- WHAT YOU SHOULD DO: Below this task are records; return each one exactly and omit its images.

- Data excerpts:
________________________
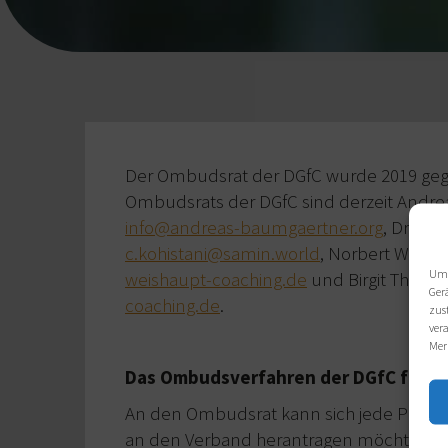
Der Ombudsrat der DGfC wurde 2019 gegr
Ombudsrats der DGfC sind derzeit Andre
info@andreas-baumgaertner.org
, Dr. Chr
c.kohistani@samin.world
, Norbert Weish
Um 
weishaupt-coaching.de
und Birgit Thole
Ger
coaching.de
.
zus
ver
Mer
Das Ombudsverfahren der DGfC folgt
An den Ombudsrat kann sich jede Person
an den Verband herantragen möchte bez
________________________
- EXPECTED OUTPUT:
Der Ombudsrat der DGfC wurde 2019 gegr
Ombudsrats der DGfC sind derzeit Andre
info@andreas-baumgaertner.org
, Dr. Chr
c.kohistani@samin.world
, Norbert Weish
Um 
weishaupt-coaching.de
und Birgit Thole
Ger
coaching.de
.
zus
ver
Mer
Das Ombudsverfahren der DGfC folgt
An den Ombudsrat kann sich jede Person
an den Verband herantragen möchte bez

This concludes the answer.